凌烽站起身,望向东面。黑夜笼罩下的科伊瓦岛,像一头伏在海上的兽。他知道,那里面,有西洋盟军的人,有他们的岗哨、他们的枪、他们的命。而他们,要去把那些命,全都变成张勇的陪葬。
“都记住。今晚,一个不留。”凌烽的声音,冷得像从海底浮上来的冰。
风更大了。浪拍在礁石上,一声又一声。那些声音,像这失踪岛上无数冤魂在低声喊叫。而凌烽和他的兵,已经准备出发,去把这片海,这片岛,染成血的颜色。
他们朝那两条平底船走去。夜色如墨。没有星星,也没有月亮。只有海风,在他们耳边呼啸而过,像为这一夜,吹响了最后的号角。

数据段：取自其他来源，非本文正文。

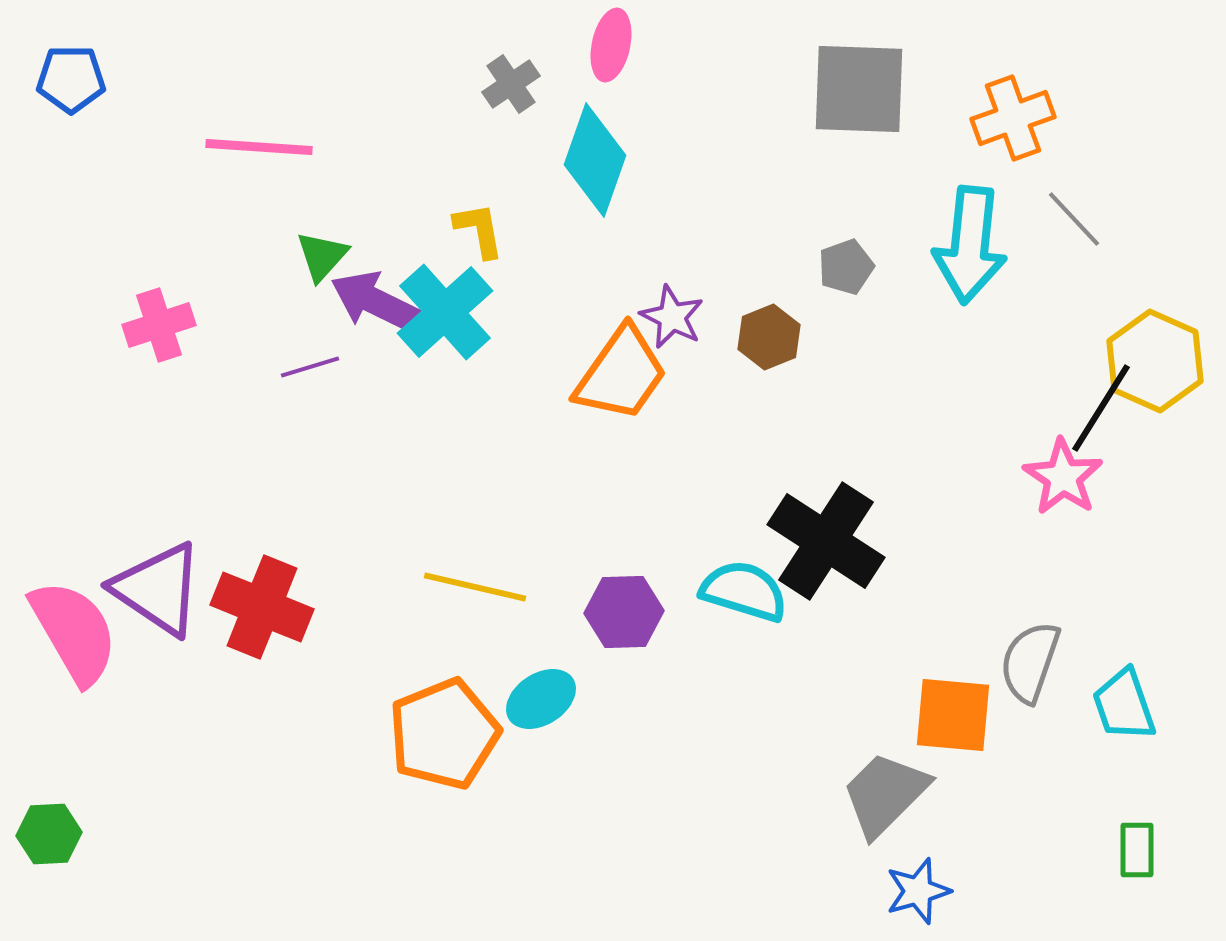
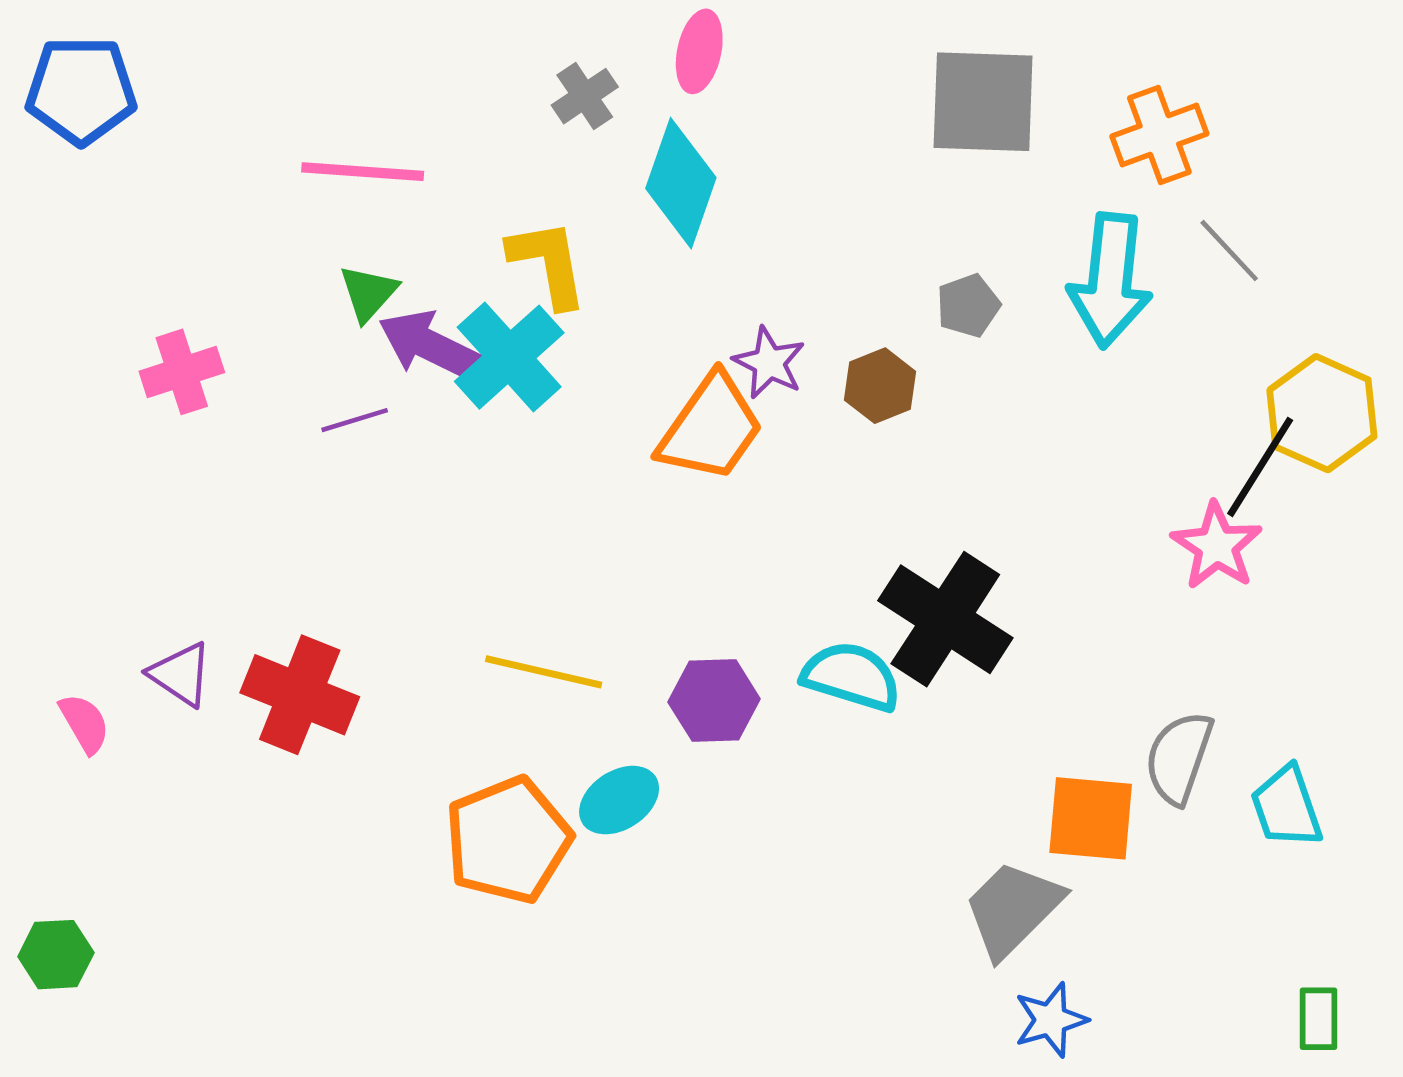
blue pentagon: (71, 79) -> (81, 90), size x1.4
pink line: (259, 147) -> (363, 172), moved
yellow L-shape: (479, 230) -> (548, 263), size x1.4
purple triangle: (158, 589) -> (181, 674), size x0.6
pink semicircle: (74, 632) -> (85, 723), size x0.5
green rectangle: (1137, 850) -> (1318, 1019), moved

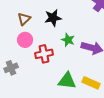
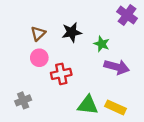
green star: (68, 40) -> (102, 44), moved
gray cross: (11, 68) -> (23, 100), moved

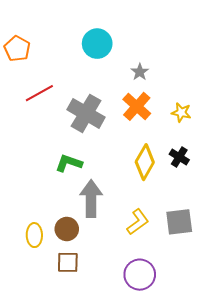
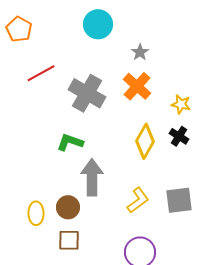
yellow star: (181, 112) -> (181, 104), moved

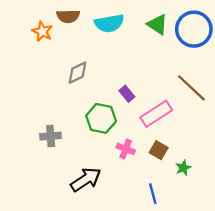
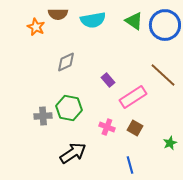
green hexagon: (101, 118) -> (69, 108), moved
green star: (183, 168) -> (170, 143), moved

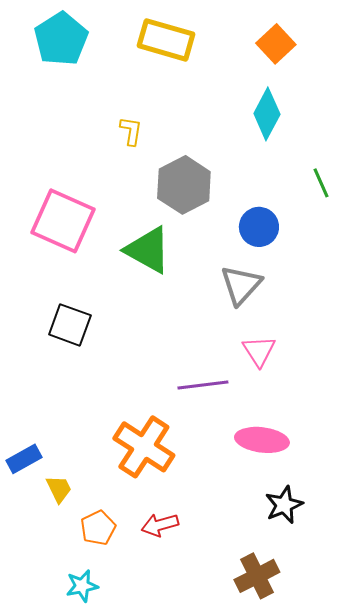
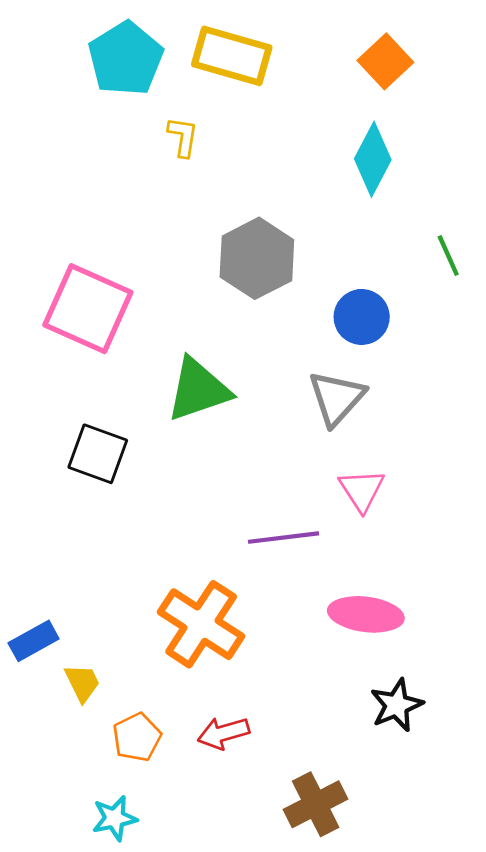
cyan pentagon: (61, 39) -> (126, 59), moved
yellow L-shape: (131, 131) -> (183, 137), moved
green triangle: (148, 250) -> (198, 390), moved, turned -48
brown cross: (257, 576) -> (316, 804), moved

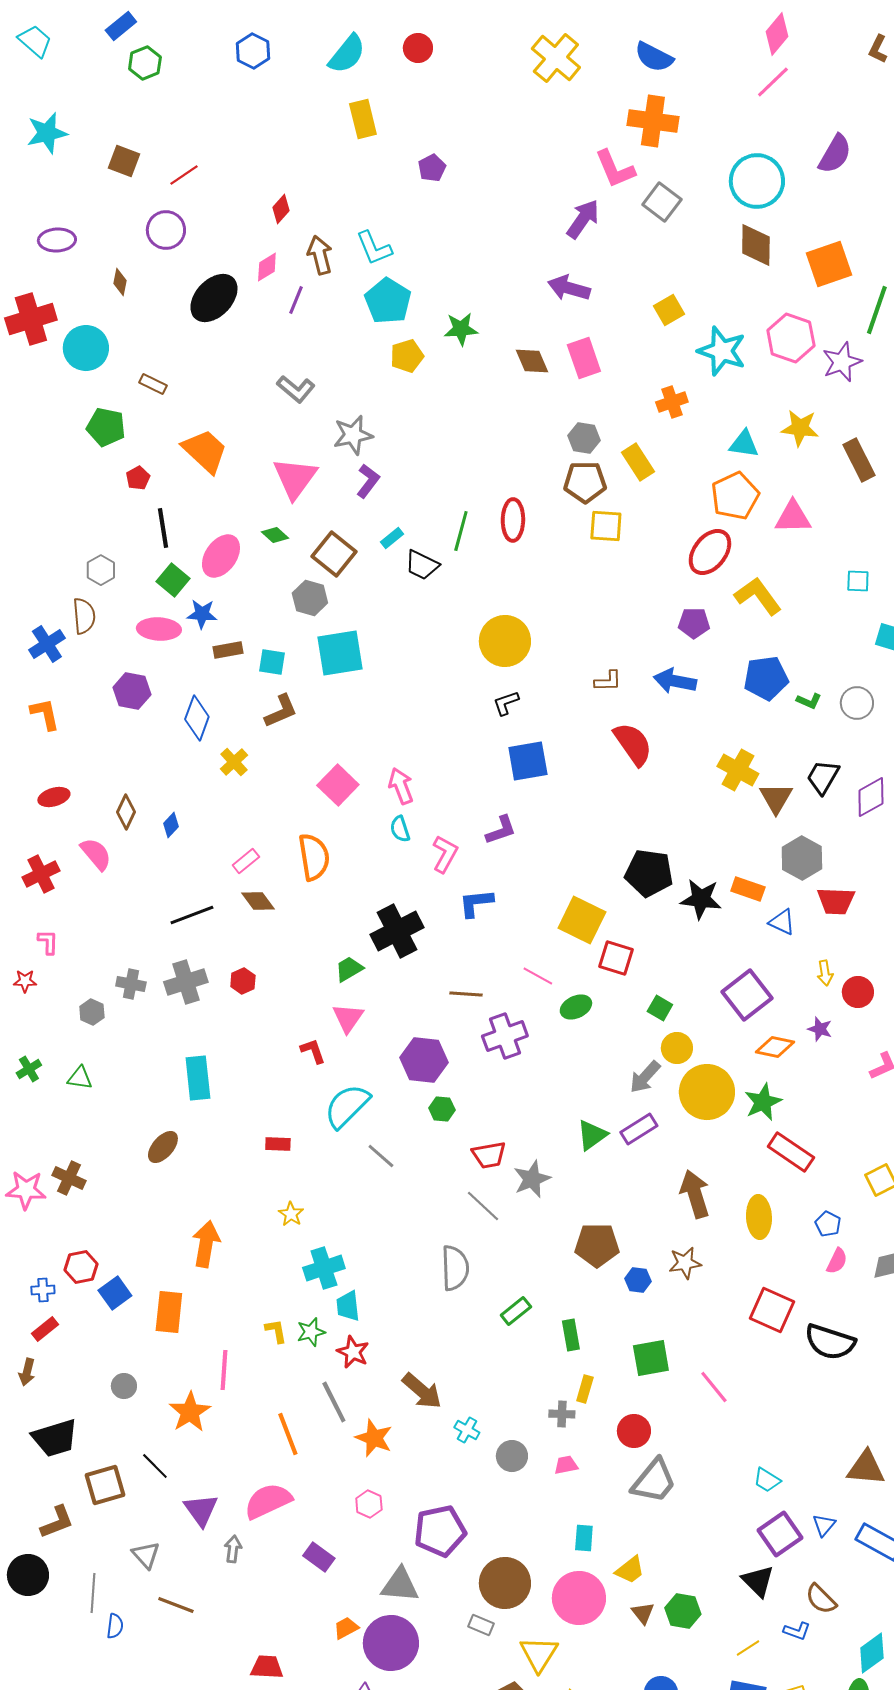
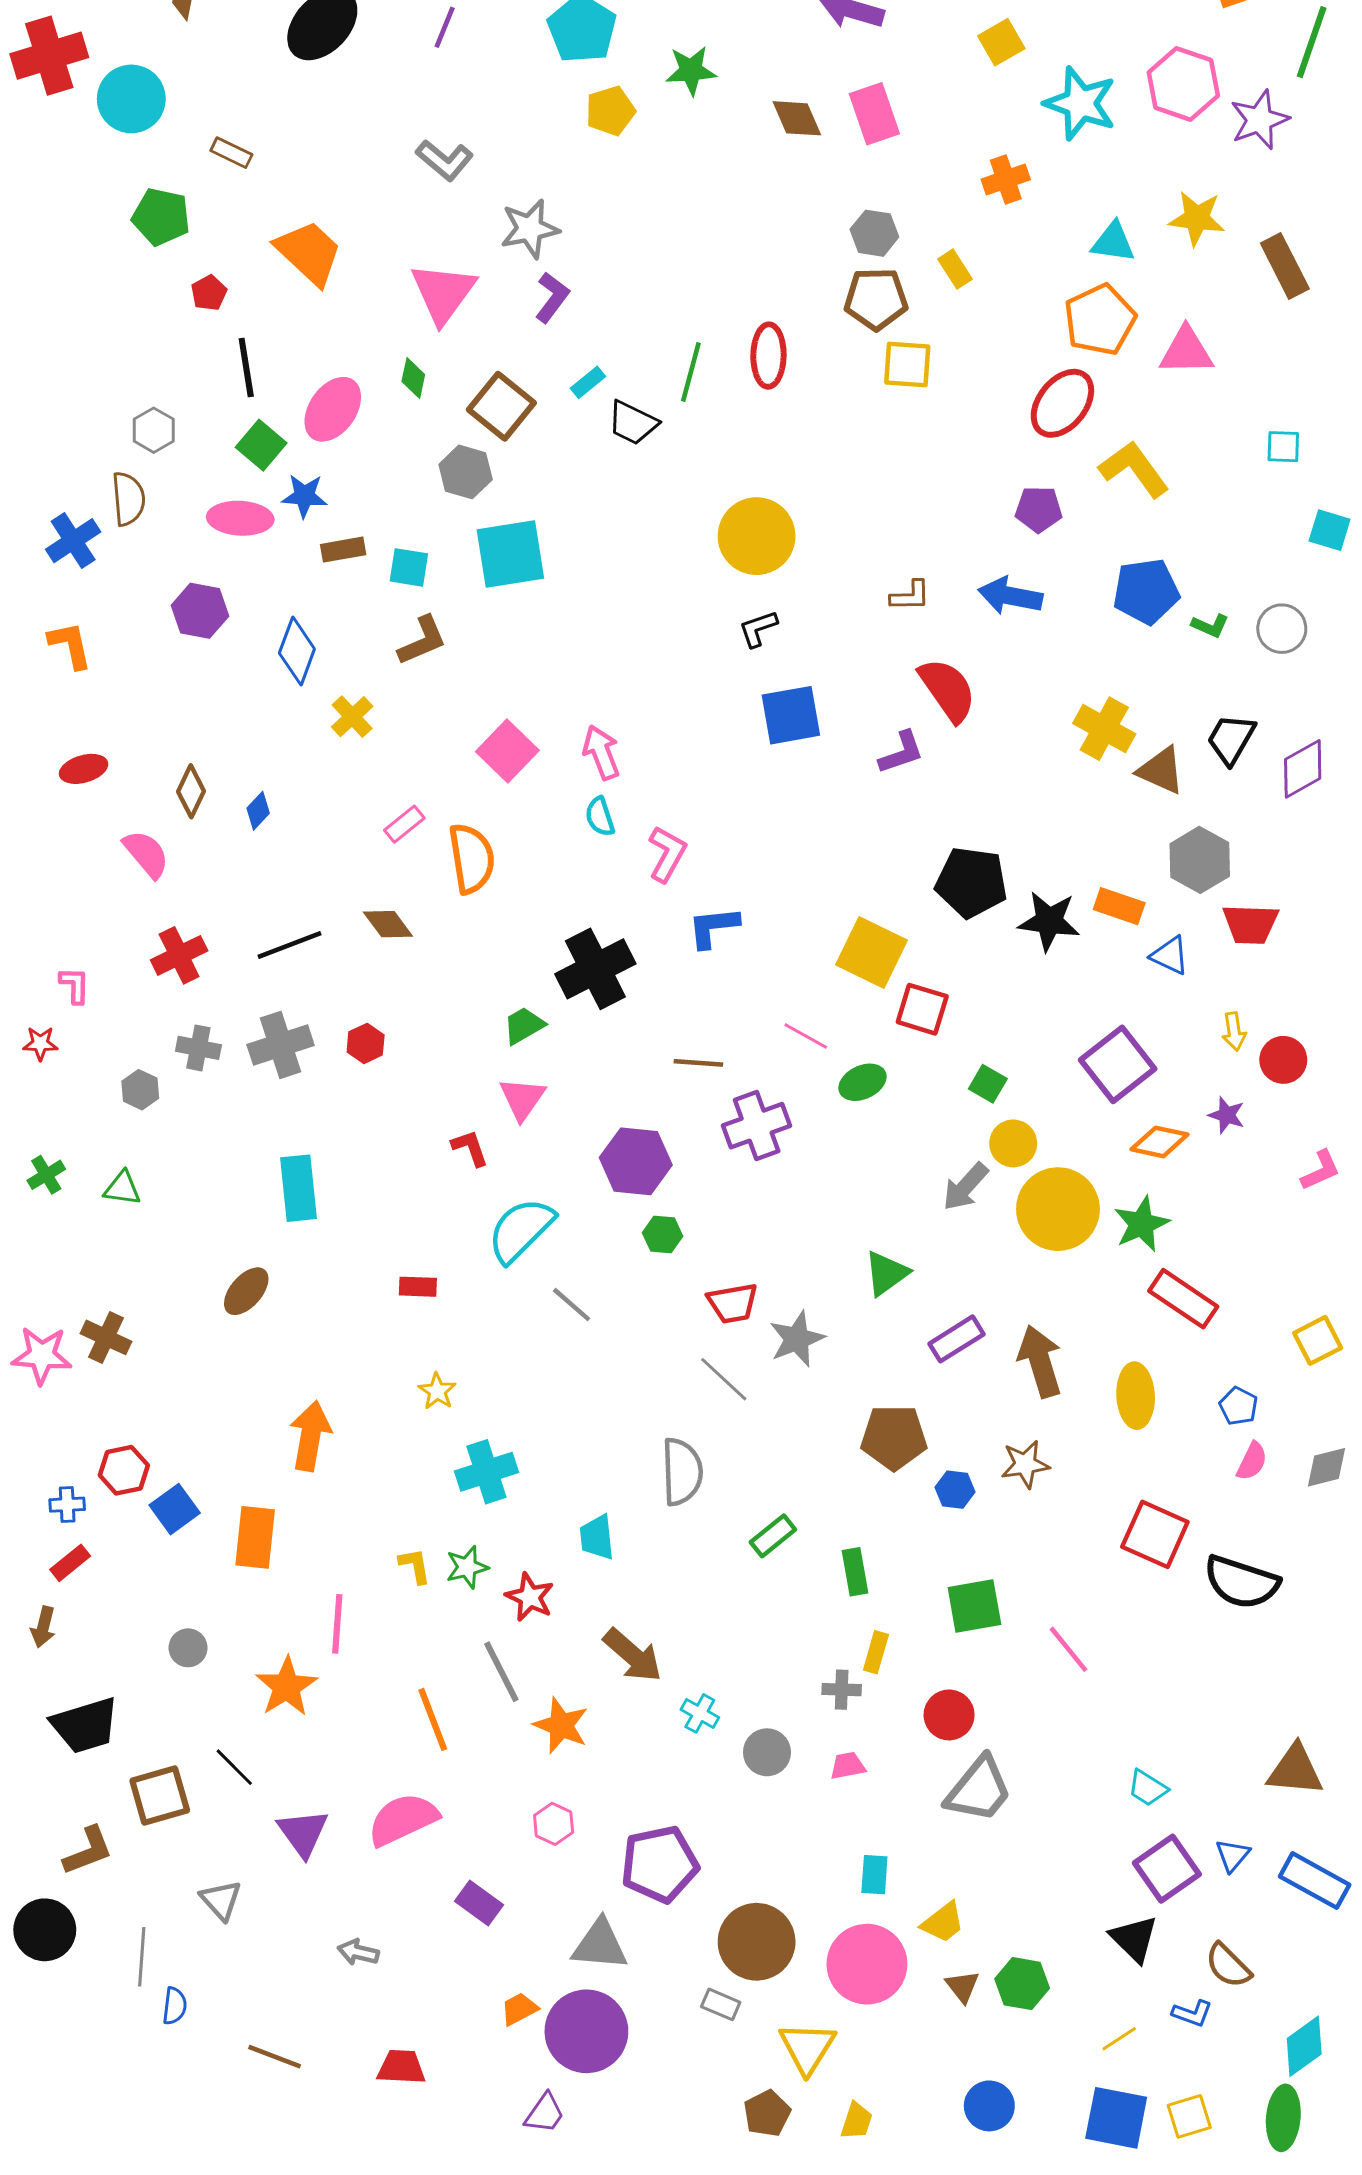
yellow rectangle: (638, 462) -> (955, 269), size x0.7
green diamond: (275, 535) -> (413, 378), turned 60
brown triangle: (776, 798) -> (1161, 770), turned -36
purple L-shape: (501, 830) -> (901, 752), moved
pink rectangle: (246, 861) -> (404, 824), moved
red cross: (41, 874) -> (179, 955), moved
purple rectangle: (639, 1129) -> (957, 1339), moved
cyan trapezoid: (348, 1306) -> (597, 1537), moved
gray arrow: (233, 1549) -> (358, 1952), moved, turned -84
brown line: (176, 1605) -> (275, 2057), moved

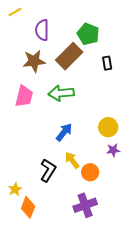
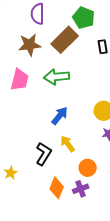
orange circle: (90, 172) -> (88, 168), moved
purple cross: (85, 205) -> (81, 189), size x0.7
orange diamond: (28, 207) -> (57, 188), moved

“小勇,你等着看。”凌烽在心里说。然后,他迈进了那条窄小的平底船。船身轻轻一晃,像被这片黑海吞下去一小块。而他们,也正朝着那座废弃的监狱,朝着那些仍不知死活的西洋盟军,悄无声息地滑去。
一场真正的“勇士行动”,即将在科伊瓦岛最深的夜里,轰然炸响。